4. Your view of Jesus determines your direction
In both stories we had people in crisis. The woman needed a miracle and the disciples needed food. And the great difference between them is the simple fact that the woman saw Jesus differently than the disciples did. She ignored all the circumstances around her and focused on Jesus. The disciples ignored Jesus and focused on the circumstances. And so the question really becomes a matter of how we view Jesus. Do you really believe that he can help you? Do you really think that he can intervene? Do you really believe that you need his help? Do you really believe that getting Jesus involved will change things? Do you really believe that he has the power to make a difference?
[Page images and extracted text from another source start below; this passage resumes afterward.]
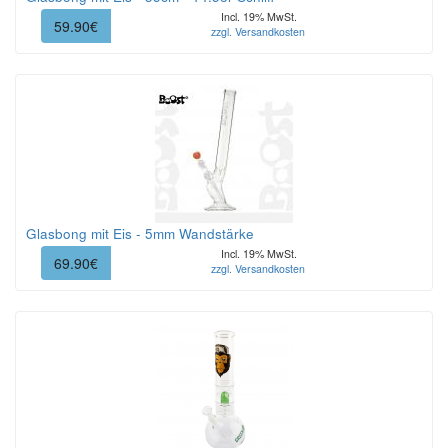
Incl. 19% MwSt.
59.90€
zzgl. Versandkosten
Glasbong mit Eis - 5mm Wandstärke
Incl. 19% MwSt.
69.90€
zzgl. Versandkosten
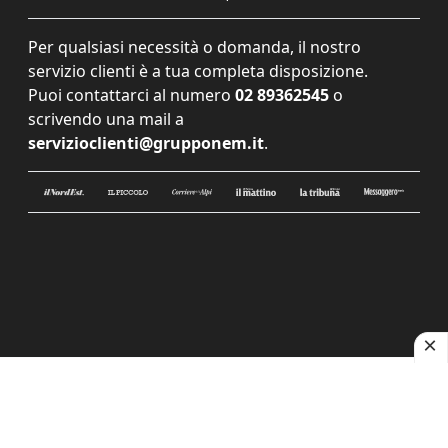
Per qualsiasi necessità o domanda, il nostro
servizio clienti è a tua completa disposizione.
Puoi contattarci al numero
02 89362545
o
scrivendo una mail a
servizioclienti@grupponem.it
.
Le tue preferenze relative alla privacy
Informativa sulla raccolta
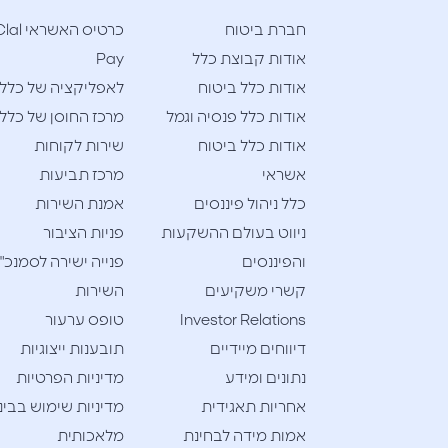
חברת ביטוח
כרטיס האשראי l
אודות קבוצת כלל
Pay
אודות כלל ביטוח
לאפליקציה של כלל
אודות כלל פנסיה וגמל
מרכז החוסן של כלל
אודות כלל ביטוח
שירות לקוחות
אשראי
מרכז תביעות
כלל ניהול פיננסים
אמנת השירות
ניווט בעולם ההשקעות
פניות הציבור
והפיננסים
פנייה ישירה לסמנכ"
קשרי משקיעים
השירות
Investor Relations
טופס ערעור
דיווחים מיידיים
תובענות ייצוגיות
נתונים ומידע
מדיניות הפרטיות
אחריות תאגידית
מדיניות שימוש בבינ
אמות מידה לבחינת
מלאכותית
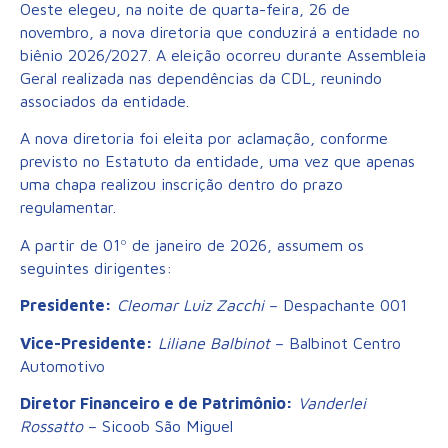
Oeste elegeu, na noite de quarta-feira, 26 de
novembro, a nova diretoria que conduzirá a entidade no
biênio 2026/2027. A eleição ocorreu durante Assembleia
Geral realizada nas dependências da CDL, reunindo
associados da entidade.
A nova diretoria foi eleita por aclamação, conforme
previsto no Estatuto da entidade, uma vez que apenas
uma chapa realizou inscrição dentro do prazo
regulamentar.
A partir de 01º de janeiro de 2026, assumem os
seguintes dirigentes:
Presidente:
Cleomar Luiz Zacchi
– Despachante 001
Vice-Presidente:
Liliane Balbinot
– Balbinot Centro
Automotivo
Diretor Financeiro e de Patrimônio:
Vanderlei
Rossatto
– Sicoob São Miguel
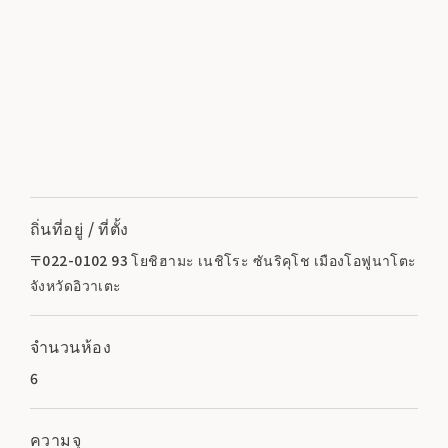
ถิ่นที่อยู่ / ที่ตั้ง
〒022-0102 93 โยชิฮามะ เนชิโระ ซันริคุโช เมืองโอฟูนาโตะ
จังหวัดอิวาเตะ
จำนวนห้อง
6
ความจุ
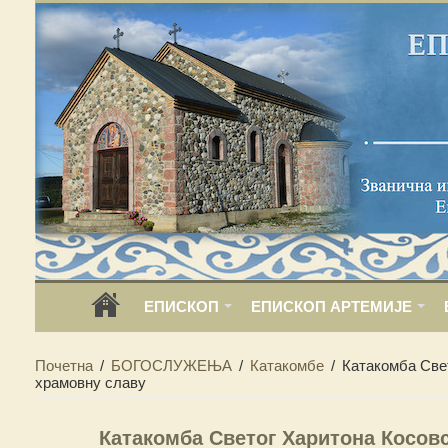
ЕПИСКОП
ЕПИСКОП АРТЕМИЈЕ
Почетна
/
БОГОСЛУЖЕЊА
/
Катакомбе
/
Катакомба Свет
храмовну славу
Катакомба Светог Харитона Косовс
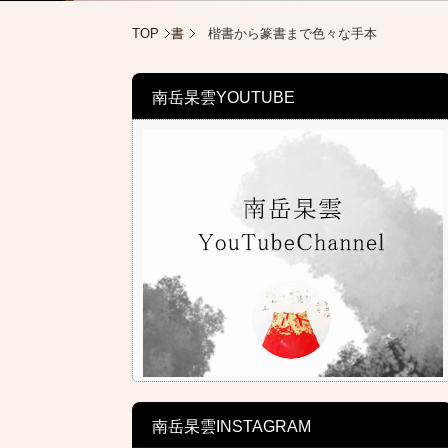
TOP
書
楷書から篆書まで色々な手本
南岳杲雲YOUTUBE
南岳杲雲INSTAGRAM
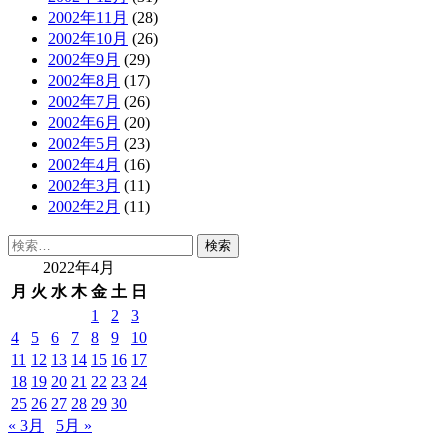
2002年11月
(28)
2002年10月
(26)
2002年9月
(29)
2002年8月
(17)
2002年7月
(26)
2002年6月
(20)
2002年5月
(23)
2002年4月
(16)
2002年3月
(11)
2002年2月
(11)
検
索:
2022年4月
月
火
水
木
金
土
日
1
2
3
4
5
6
7
8
9
10
11
12
13
14
15
16
17
18
19
20
21
22
23
24
25
26
27
28
29
30
« 3月
5月 »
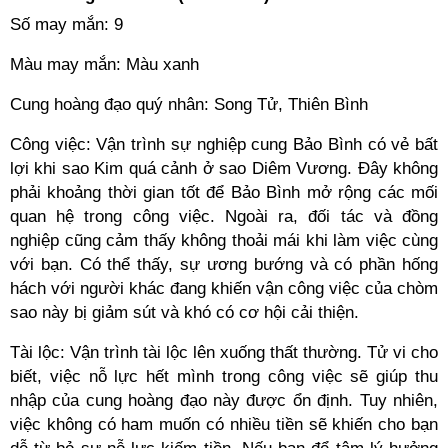
Số may mắn: 9
Màu may mắn: Màu xanh
Cung hoàng đạo quý nhân: Song Tử, Thiên Bình
Công việc: Vận trình sự nghiệp cung Bảo Bình có vẻ bất
lợi khi sao Kim quá cảnh ở sao Diêm Vương. Đây không
phải khoảng thời gian tốt để Bảo Bình mở rộng các mối
quan hệ trong công việc. Ngoài ra, đối tác và đồng
nghiệp cũng cảm thấy không thoải mái khi làm việc cùng
với bạn. Có thể thấy, sự ương bướng và có phần hống
hách với người khác đang khiến vận công việc của chòm
sao này bị giảm sút và khó có cơ hội cải thiện.
Tài lộc: Vận trình tài lộc lên xuống thất thường. Tử vi cho
biết, việc nỗ lực hết mình trong công việc sẽ giúp thu
nhập của cung hoàng đạo này được ổn định. Tuy nhiên,
việc không có ham muốn có nhiều tiền sẽ khiến cho bạn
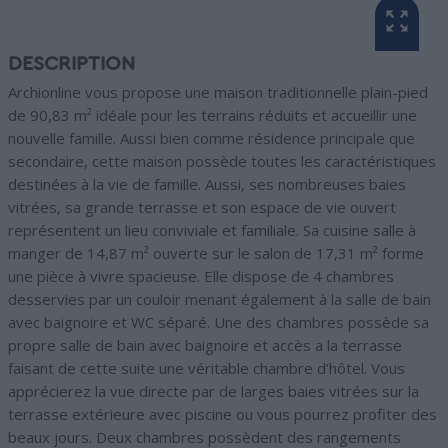
DESCRIPTION
Archionline vous propose une maison traditionnelle plain-pied
de 90,83 m² idéale pour les terrains réduits et accueillir une
nouvelle famille. Aussi bien comme résidence principale que
secondaire, cette maison possède toutes les caractéristiques
destinées à la vie de famille. Aussi, ses nombreuses baies
vitrées, sa grande terrasse et son espace de vie ouvert
représentent un lieu conviviale et familiale. Sa cuisine salle à
manger de 14,87 m² ouverte sur le salon de 17,31 m² forme
une pièce à vivre spacieuse. Elle dispose de 4 chambres
desservies par un couloir menant également à la salle de bain
avec baignoire et WC séparé. Une des chambres possède sa
propre salle de bain avec baignoire et accès a la terrasse
faisant de cette suite une véritable chambre d’hôtel. Vous
apprécierez la vue directe par de larges baies vitrées sur la
terrasse extérieure avec piscine ou vous pourrez profiter des
beaux jours. Deux chambres possèdent des rangements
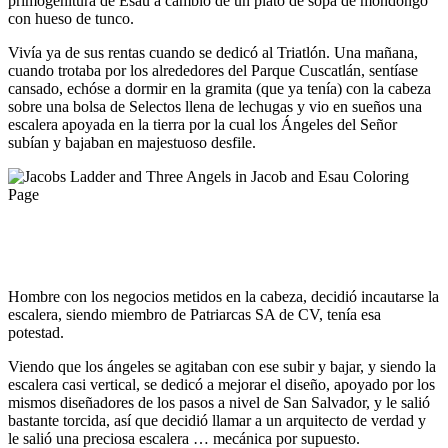
primogenitura de Esaú a cambio de un plato de sopa de mondongo
con hueso de tunco.
Vivía ya de sus rentas cuando se dedicó al Triatlón. Una mañana,
cuando trotaba por los alrededores del Parque Cuscatlán, sentíase
cansado, echóse a dormir en la gramita (que ya tenía) con la cabeza
sobre una bolsa de Selectos llena de lechugas y vio en sueños una
escalera apoyada en la tierra por la cual los Ángeles del Señor
subían y bajaban en majestuoso desfile.
Hombre con los negocios metidos en la cabeza, decidió incautarse la
escalera, siendo miembro de Patriarcas SA de CV, tenía esa
potestad.
Viendo que los ángeles se agitaban con ese subir y bajar, y siendo la
escalera casi vertical, se dedicó a mejorar el diseño, apoyado por los
mismos diseñadores de los pasos a nivel de San Salvador, y le salió
bastante torcida, así que decidió llamar a un arquitecto de verdad y
le salió una preciosa escalera … mecánica por supuesto.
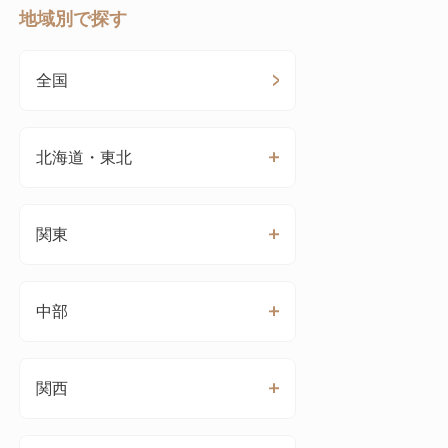
地域別で探す
全国
北海道・東北
関東
中部
関西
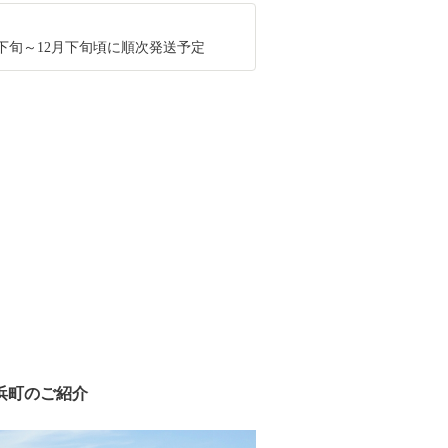
1月下旬～12月下旬頃に順次発送予定
浜町のご紹介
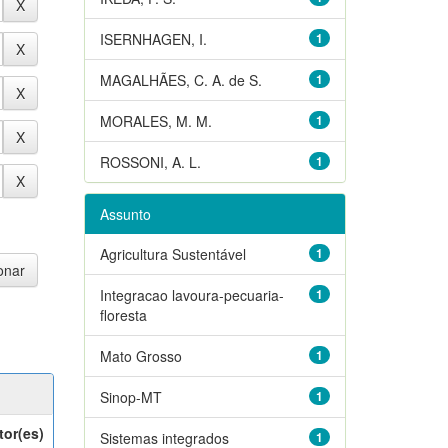
ISERNHAGEN, I.
1
MAGALHÃES, C. A. de S.
1
MORALES, M. M.
1
ROSSONI, A. L.
1
Assunto
Agricultura Sustentável
1
Integracao lavoura-pecuaria-
1
floresta
Mato Grosso
1
Sinop-MT
1
tor(es)
Sistemas integrados
1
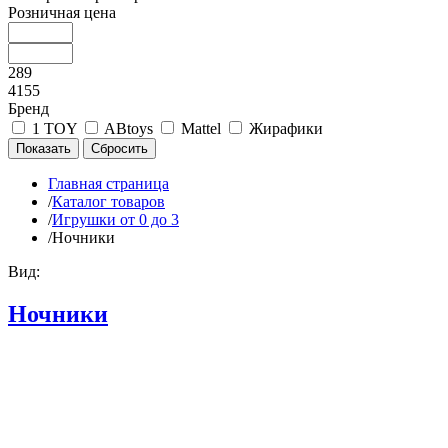
Розничная цена
289
4155
Бренд
1 TOY
ABtoys
Mattel
Жирафики
Главная страница
/
Каталог товаров
/
Игрушки от 0 до 3
/
Ночники
Вид:
Ночники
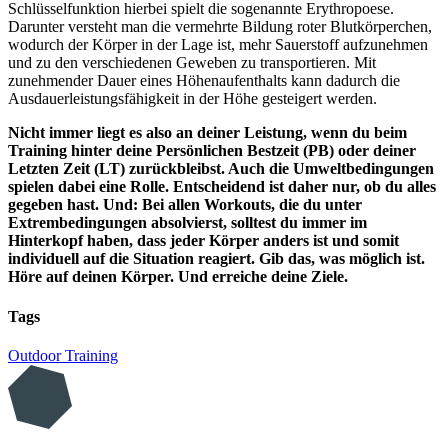
Schlüsselfunktion hierbei spielt die sogenannte Erythropoese.
Darunter versteht man die vermehrte Bildung roter Blutkörperchen,
wodurch der Körper in der Lage ist, mehr Sauerstoff aufzunehmen
und zu den verschiedenen Geweben zu transportieren. Mit
zunehmender Dauer eines Höhenaufenthalts kann dadurch die
Ausdauerleistungsfähigkeit in der Höhe gesteigert werden.
Nicht immer liegt es also an deiner Leistung, wenn du beim
Training hinter deine Persönlichen Bestzeit (PB) oder deiner
Letzten Zeit (LT) zurückbleibst. Auch die Umweltbedingungen
spielen dabei eine Rolle. Entscheidend ist daher nur, ob du alles
gegeben hast. Und: Bei allen Workouts, die du unter
Extrembedingungen absolvierst, solltest du immer im
Hinterkopf haben, dass jeder Körper anders ist und somit
individuell auf die Situation reagiert. Gib das, was möglich ist.
Höre auf deinen Körper. Und erreiche deine Ziele.
Tags
Outdoor Training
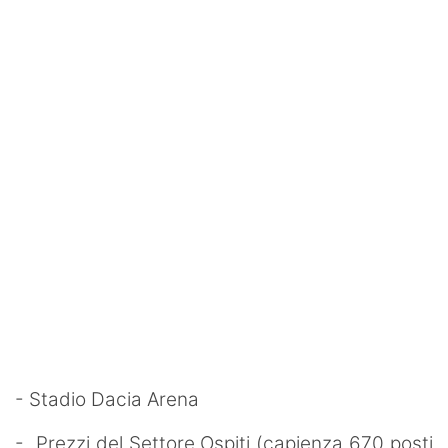
- Stadio Dacia Arena
- Prezzi del Settore Ospiti (capienza 670 posti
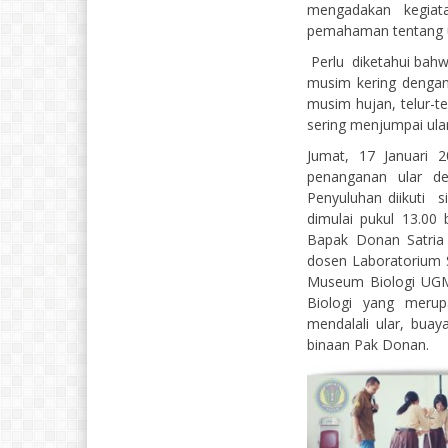
mengadakan kegiat
pemahaman tentang u
Perlu diketahui bahw
musim kering dengan
musim hujan, telur-tel
sering menjumpai ul
Jumat, 17 Januar
penanganan ular 
Penyuluhan diikuti 
dimulai pukul 13.00
Bapak Donan Satria
dosen Laboratorium 
Museum Biologi UGM
Biologi yang merup
mendalali ular, buay
binaan Pak Donan.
For the apostle Paul this view of Jesus changed how he viewed everything:
8 Indeed, I count everything as loss because of the surpassing worth of knowing Christ Jesus my Lord. For his sake I have suffered the loss of all things and count them as rubbish, in order that I may gain Christ (Phil 3:8-9).
5. Live by dying!
Finally, one of the most important things about this passage is the contrast between this woman’s actions and the disciples. They looked at the circumstances and didn’t see any solution despite the fact that the miracle-worker was in their midst. The woman, on the other hand, knew that she needed to get to Jesus, and she was willing to abandon every element of sensibility, pride, pretention, or what others thought of her. She kept begging for mercy. She was desperate to get to Jesus.
Jesus tells us in Matthew 16:24 that person cannot be a disciple of his unless he denies himself and takes up his cross. In other words, the desperate realization that you need help is the first step in finding freedom and joy.
No one comes to Jesus for anything, including salvation, unless first there is a fundamental denial of self. It is the humble who receive mercy (1 Peter 5:5). It is only those who have come to an end of themselves and then looking to Christ, receive mercy. You live by dying!
There is no better of example of this than the Canaanite woman. Her humility revealed great faith. My prayer for you is that you will be amazed at the power of Jesus. But in order to experience his power you must be willing to put away all your sensibility, fall at his feet, and say, “Lord, help me.”
1 Timothy Keller, Counterfeit Gods – The Empty Promises of Money, Sex, and Power, and the Only Hope That Matters, (New York, New York: Dutton Publishing, 2009) , x-xi.